== Segment start ==

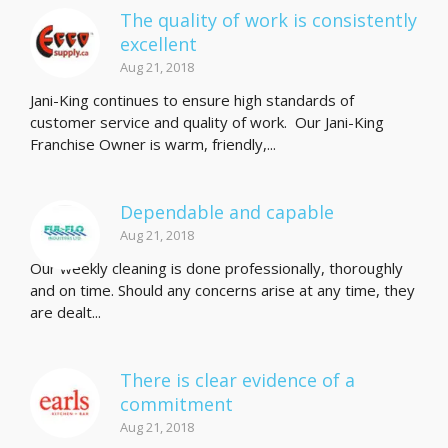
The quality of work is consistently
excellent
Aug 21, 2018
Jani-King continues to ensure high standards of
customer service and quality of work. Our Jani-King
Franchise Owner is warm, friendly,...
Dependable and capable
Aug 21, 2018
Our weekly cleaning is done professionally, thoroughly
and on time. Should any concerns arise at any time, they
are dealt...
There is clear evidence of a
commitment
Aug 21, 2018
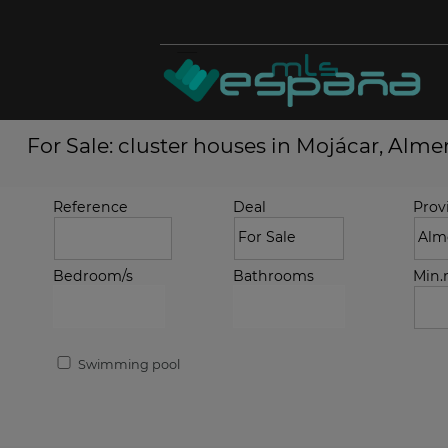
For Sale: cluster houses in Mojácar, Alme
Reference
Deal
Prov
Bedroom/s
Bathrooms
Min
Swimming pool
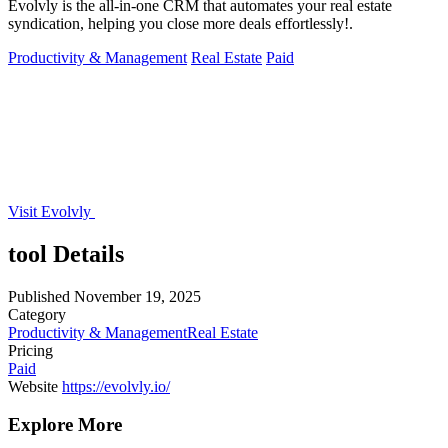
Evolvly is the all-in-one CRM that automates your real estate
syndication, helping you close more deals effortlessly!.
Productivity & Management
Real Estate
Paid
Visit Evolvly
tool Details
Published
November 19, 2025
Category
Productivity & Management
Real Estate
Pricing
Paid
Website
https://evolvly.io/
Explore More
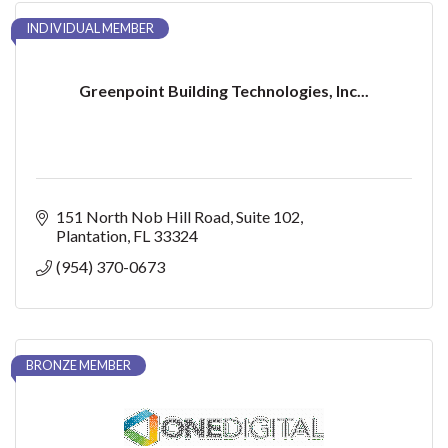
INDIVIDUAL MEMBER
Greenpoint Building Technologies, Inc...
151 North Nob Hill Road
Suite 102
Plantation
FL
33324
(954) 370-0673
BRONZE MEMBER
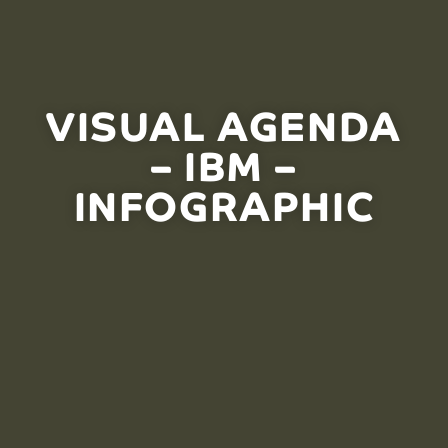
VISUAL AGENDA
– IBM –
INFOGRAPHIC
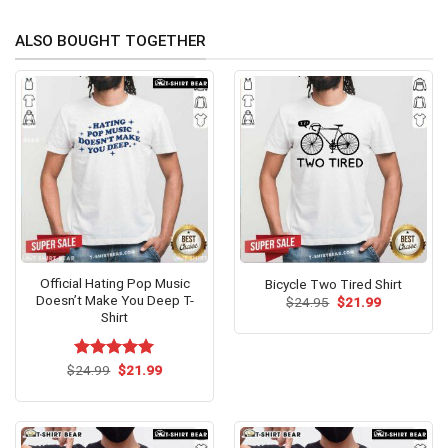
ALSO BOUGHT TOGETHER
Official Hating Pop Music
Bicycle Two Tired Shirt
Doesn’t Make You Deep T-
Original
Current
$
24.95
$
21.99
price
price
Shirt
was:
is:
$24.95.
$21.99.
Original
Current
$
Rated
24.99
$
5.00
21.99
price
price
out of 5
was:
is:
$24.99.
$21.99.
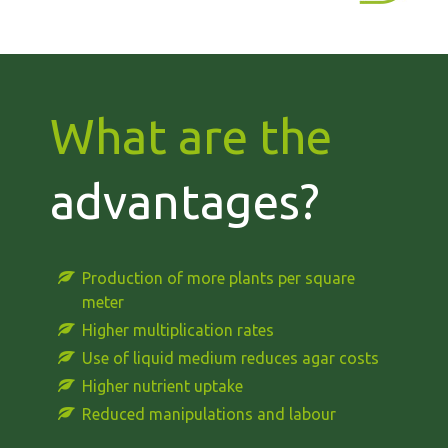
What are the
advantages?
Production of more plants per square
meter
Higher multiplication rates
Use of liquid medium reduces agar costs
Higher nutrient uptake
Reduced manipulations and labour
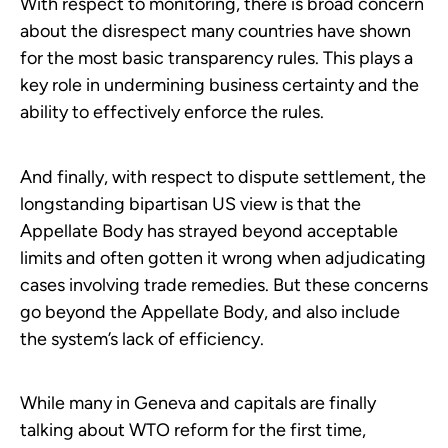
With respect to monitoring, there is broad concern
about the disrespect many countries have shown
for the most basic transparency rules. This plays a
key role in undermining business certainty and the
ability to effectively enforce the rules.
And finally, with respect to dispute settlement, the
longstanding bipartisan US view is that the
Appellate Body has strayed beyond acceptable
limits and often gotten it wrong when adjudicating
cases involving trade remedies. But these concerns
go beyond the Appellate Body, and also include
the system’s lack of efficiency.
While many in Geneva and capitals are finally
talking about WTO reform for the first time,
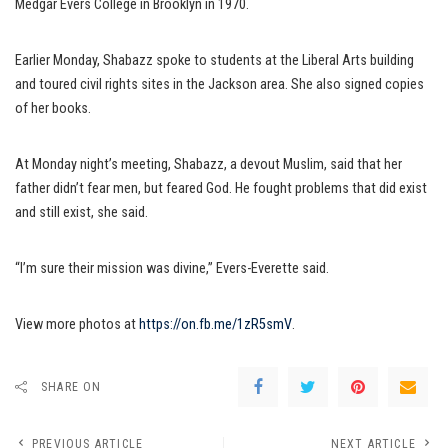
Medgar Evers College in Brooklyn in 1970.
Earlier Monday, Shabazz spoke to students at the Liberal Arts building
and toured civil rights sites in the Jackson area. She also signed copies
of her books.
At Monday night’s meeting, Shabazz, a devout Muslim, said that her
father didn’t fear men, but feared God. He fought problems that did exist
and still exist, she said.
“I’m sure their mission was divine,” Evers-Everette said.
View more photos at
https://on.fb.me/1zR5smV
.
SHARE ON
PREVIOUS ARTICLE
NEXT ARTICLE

== Segment end ==

PROBLEM TO SOLVE: Retype the lines starting with the one that holds "go beyond the" and ending with the last line of the data above, both included; skip the pictures.

WRITTEN ANSWER:
go beyond the Appellate Body, and also include
the system’s lack of efficiency.
While many in Geneva and capitals are finally
talking about WTO reform for the first time,
Medgar Evers College in Brooklyn in 1970.
Earlier Monday, Shabazz spoke to students at the Liberal Arts building
and toured civil rights sites in the Jackson area. She also signed copies
of her books.
At Monday night’s meeting, Shabazz, a devout Muslim, said that her
father didn’t fear men, but feared God. He fought problems that did exist
and still exist, she said.
“I’m sure their mission was divine,” Evers-Everette said.
View more photos at
https://on.fb.me/1zR5smV
.
SHARE ON
PREVIOUS ARTICLE
NEXT ARTICLE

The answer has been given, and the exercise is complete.